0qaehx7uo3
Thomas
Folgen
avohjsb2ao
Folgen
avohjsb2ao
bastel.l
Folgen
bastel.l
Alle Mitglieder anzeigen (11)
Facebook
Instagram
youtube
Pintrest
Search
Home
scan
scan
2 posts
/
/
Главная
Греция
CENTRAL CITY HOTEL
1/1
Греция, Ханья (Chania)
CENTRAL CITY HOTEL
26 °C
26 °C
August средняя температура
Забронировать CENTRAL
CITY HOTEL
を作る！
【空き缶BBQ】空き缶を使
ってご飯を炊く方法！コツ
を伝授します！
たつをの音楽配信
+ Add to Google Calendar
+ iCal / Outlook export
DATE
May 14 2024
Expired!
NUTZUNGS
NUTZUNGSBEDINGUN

..........

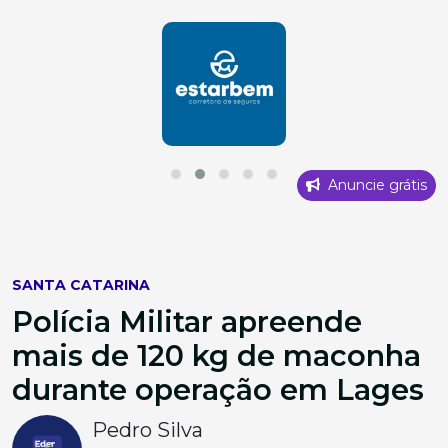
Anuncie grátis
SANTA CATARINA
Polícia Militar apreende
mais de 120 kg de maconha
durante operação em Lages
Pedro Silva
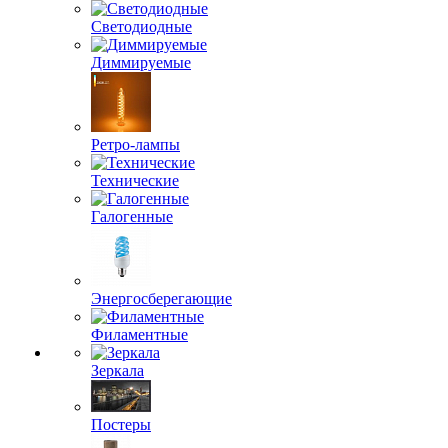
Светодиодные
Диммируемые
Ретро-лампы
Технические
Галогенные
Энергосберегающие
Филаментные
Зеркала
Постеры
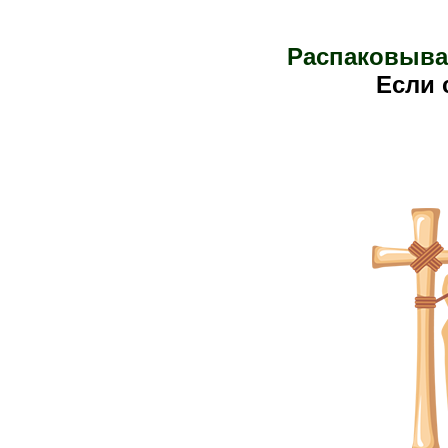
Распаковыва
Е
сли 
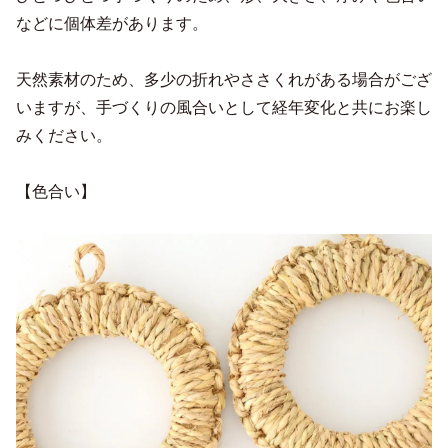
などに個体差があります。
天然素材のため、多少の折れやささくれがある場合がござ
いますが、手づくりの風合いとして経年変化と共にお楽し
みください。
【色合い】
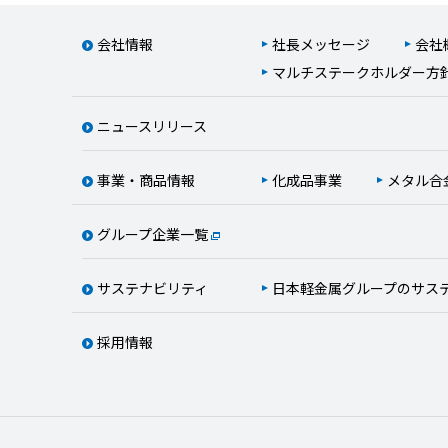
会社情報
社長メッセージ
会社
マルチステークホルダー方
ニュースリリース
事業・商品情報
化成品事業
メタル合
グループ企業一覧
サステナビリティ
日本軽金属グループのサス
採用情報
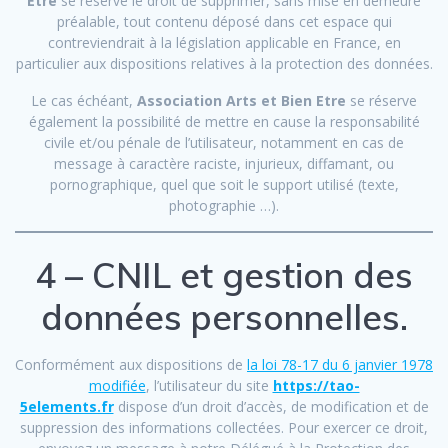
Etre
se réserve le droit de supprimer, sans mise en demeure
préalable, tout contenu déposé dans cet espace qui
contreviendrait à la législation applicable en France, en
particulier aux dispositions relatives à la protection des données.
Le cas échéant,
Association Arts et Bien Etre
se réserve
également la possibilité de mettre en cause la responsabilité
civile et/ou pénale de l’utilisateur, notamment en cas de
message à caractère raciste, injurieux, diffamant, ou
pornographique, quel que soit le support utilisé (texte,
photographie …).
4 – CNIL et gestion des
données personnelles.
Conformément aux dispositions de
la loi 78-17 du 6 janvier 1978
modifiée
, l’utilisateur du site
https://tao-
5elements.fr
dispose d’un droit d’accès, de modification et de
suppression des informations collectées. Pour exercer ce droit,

..........

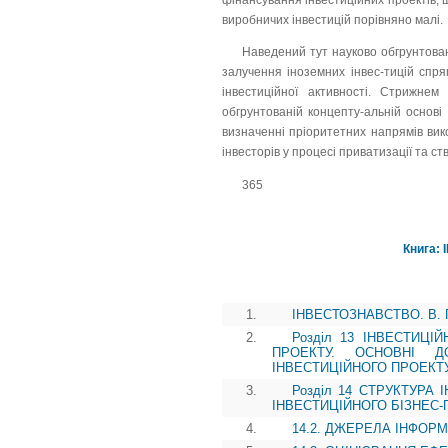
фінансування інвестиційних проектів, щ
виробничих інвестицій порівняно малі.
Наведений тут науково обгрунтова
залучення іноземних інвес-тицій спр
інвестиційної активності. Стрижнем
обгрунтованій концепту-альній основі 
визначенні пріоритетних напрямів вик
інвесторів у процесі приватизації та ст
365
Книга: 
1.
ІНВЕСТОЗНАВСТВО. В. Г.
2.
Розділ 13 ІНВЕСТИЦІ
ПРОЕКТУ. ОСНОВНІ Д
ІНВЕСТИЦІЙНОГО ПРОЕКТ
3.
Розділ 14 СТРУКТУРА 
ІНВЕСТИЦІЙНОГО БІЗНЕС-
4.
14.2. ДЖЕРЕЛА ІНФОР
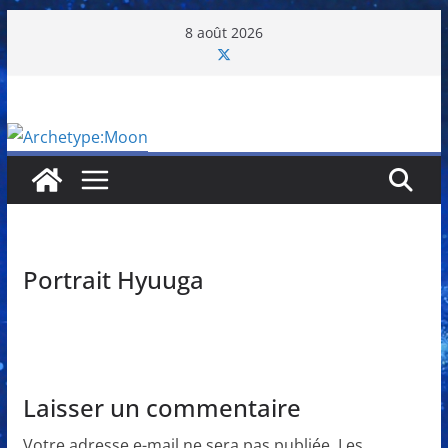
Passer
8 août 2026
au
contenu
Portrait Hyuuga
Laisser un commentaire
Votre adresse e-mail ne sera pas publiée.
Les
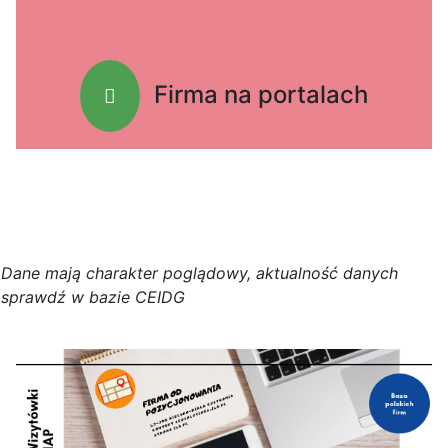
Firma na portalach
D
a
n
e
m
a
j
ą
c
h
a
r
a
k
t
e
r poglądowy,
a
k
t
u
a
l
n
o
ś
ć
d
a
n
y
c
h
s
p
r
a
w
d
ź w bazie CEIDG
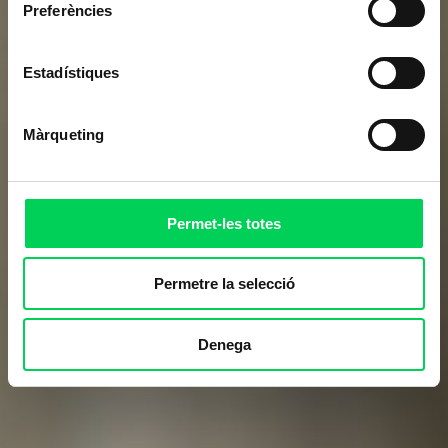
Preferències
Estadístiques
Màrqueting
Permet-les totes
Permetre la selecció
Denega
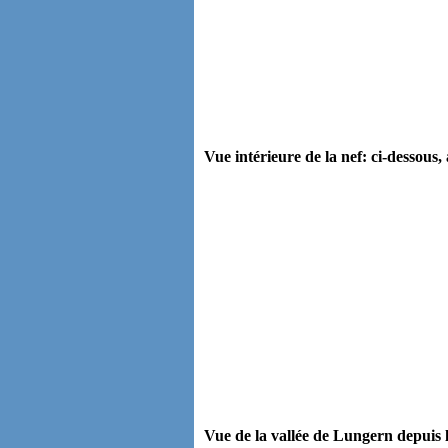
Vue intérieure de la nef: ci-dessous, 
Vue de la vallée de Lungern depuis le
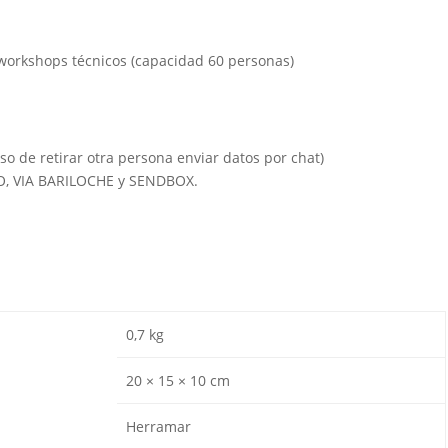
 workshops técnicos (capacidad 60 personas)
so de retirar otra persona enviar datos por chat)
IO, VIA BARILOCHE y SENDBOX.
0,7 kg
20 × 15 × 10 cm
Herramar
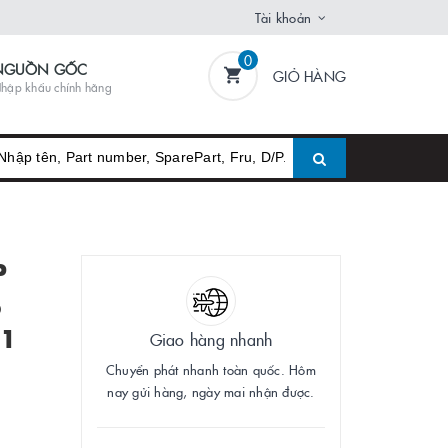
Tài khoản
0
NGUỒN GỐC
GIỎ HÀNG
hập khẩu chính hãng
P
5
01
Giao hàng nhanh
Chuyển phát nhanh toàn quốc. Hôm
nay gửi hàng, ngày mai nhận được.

..........

TASK INSTRUCTIONS
Above are the records. Copy word for word only their lines from the one holding "Распаковыва" through the one holding "suppression des informations", both included, and skip the images.

FINISHED TASK
Распаковыва
Е
сли 
などに個体差があります。
天然素材のため、多少の折れやささくれがある場合がござ
いますが、手づくりの風合いとして経年変化と共にお楽し
みください。
【色合い】
会社情報
社長メッセージ
会社
マルチステークホルダー方
ニュースリリース
事業・商品情報
化成品事業
メタル合
グループ企業一覧
サステナビリティ
日本軽金属グループのサス
採用情報
Etre
se réserve le droit de supprimer, sans mise en demeure
préalable, tout contenu déposé dans cet espace qui
contreviendrait à la législation applicable en France, en
particulier aux dispositions relatives à la protection des données.
Le cas échéant,
Association Arts et Bien Etre
se réserve
également la possibilité de mettre en cause la responsabilité
civile et/ou pénale de l’utilisateur, notamment en cas de
message à caractère raciste, injurieux, diffamant, ou
pornographique, quel que soit le support utilisé (texte,
photographie …).
4 – CNIL et gestion des
données personnelles.
Conformément aux dispositions de
la loi 78-17 du 6 janvier 1978
modifiée
, l’utilisateur du site
https://tao-
5elements.fr
dispose d’un droit d’accès, de modification et de
suppression des informations collectées. Pour exercer ce droit,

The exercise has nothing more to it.